|Ahead of print publication
Retinal pigment epithelium tear in an idiopathic acute onset bullous central serous chorioretinopathy
You-Ci Ou1, Cheng-Kuo Cheng2, Chang-Sue Yang3
1 Department of Ophthalmology, Shin Kong Wu Ho-Su Memorial Hospital, New Taipei, Taiwan
2 Department of Ophthalmology, Shin Kong Wu Ho-Su Memorial Hospital; Department of Ophthalmology, School of Medicine, Fu-Jen Catholic University, New Taipei, Taiwan
3 Department of Ophthalmology, Shin Kong Wu Ho-Su Memorial Hospital; Department of Ophthalmology, School of Medicine, Taipei Medical University, New Taipei, Taiwan
|Date of Submission||01-Nov-2022|
|Date of Acceptance||11-Jan-2023|
|Date of Web Publication||27-Feb-2023|
Department of Ophthalmology, Shin-Kong Wu Ho-Su Memorial Hospital, No. 95, Wen Chang Road, New Taipei
Source of Support: None, Conflict of Interest: None
Although retinal pigment epithelium (RPE) tears are common in patients with chronic conditions such as exudative age-related macular degeneration or may occur in response to anti-vascular endothelial growth factor or laser treatment, a spontaneous RPE tear can occur in patients with acute and new-onset bullous central serous chorioretinopathy (CSCR). We present a rare case of a healthy young Asian man with unilateral massive subretinal fluid (SRF). An idiopathic acute-onset bullous CSCR with an RPE tear was diagnosed through ancillary examinations. This patient exhibited good visual recovery as indicated by foveal sparing, spontaneous resolution of SRF, and the lack of a need for unnecessary surgery.

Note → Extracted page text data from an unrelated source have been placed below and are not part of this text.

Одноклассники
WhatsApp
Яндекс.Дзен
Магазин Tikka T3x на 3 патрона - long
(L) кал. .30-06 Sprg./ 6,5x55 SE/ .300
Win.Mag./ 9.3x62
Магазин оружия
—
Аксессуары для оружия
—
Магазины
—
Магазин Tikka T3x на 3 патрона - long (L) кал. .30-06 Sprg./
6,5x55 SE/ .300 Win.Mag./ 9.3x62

Keywords: Central serous chorioretinopathy, retinal detachment, retinal pigment epithelium tear
|How to cite this URL:|
Ou YC, Cheng CK, Yang CS. Retinal pigment epithelium tear in an idiopathic acute onset bullous central serous chorioretinopathy. Taiwan J Ophthalmol [Epub ahead of print] [cited 2023 Apr 2]. Available from: https://www.e-tjo.org/preprintarticle.asp?id=370661
| Introduction|| |
Retinal pigment epithelium (RPE) tears were first described in 1981. Vascularized retinal pigment epithelial detachment (PED) in patients with exudative age-related macular degeneration (AMD) is the most common cause of an RPE tears. Recently, more cases have been associated with anti-vascular endothelial growth factor (anti-VEGF) therapies and thermal laser treatment. An RPE tear in central serous chorioretinopathy (CSCR) is uncommon and typically associated with a large PED. Previous studies have reported an RPE tear occurring after a fibrotic scar in chronic CSCR or found in a bullous CSCR, which was initially diagnosed as a bullous retinal detachment (RD)., However, an RPE tear is rare in acute and new-onset CSCR. We present a case of an RPE tear discovered in an idiopathic acute onset bullous CSCR with high-resolution images.
| Case Report|| |
A 40-year-old male, who had glucose-6-phosphate dehydrogenase deficiency, arrived at our eye clinic with the main complaint of having blurred vision in his right eye for 2 days. He denied taking steroids and smoking and had no recent history of ocular trauma, diabetes mellitus, or hypertension. An ophthalmologic examination revealed that his best-corrected visual acuity (BCVA) was 6/60 in the right eye and 6/6 in the left eye. His intraocular pressure and anterior segment were unremarkable. A fundus examination (Canon CR-2 nonmydriatic camera, Tokyo, Japan) showed serous RD and a small depigmentation lesion superior to the fovea in the right eye [Figure 1]a. No hemorrhage or exudation was noted. Spectral-domain optical coherence tomography (SD-OCT) (RTVue Avanti, Optovue, Freemont, California, USA) revealed massive subretinal fluid (SRF) and fibrin accumulation with foveal involvement in the right eye and an RPE tear corresponding to the depigmentation lesion in fundus examination [Figure 1]b. Fundus autofluorescence examination (Heidelberg Engineering Inc., Heidelberg, Germany) showed an oval lesion with hypoautofluorescence corresponding to the area of the RPE tear [Figure 1]c. Fluorescein angiography (FA) and indocyanine green angiography examinations (Heidelberg Engineering Inc., Heidelberg, Germany) revealed hyperfluorescence of the lesion in the early phase and leakage with progression in angiogram findings [Figure 2]. The patient was given a diagnosis of an idiopathic acute-onset bullous CSCR with an RPE tear.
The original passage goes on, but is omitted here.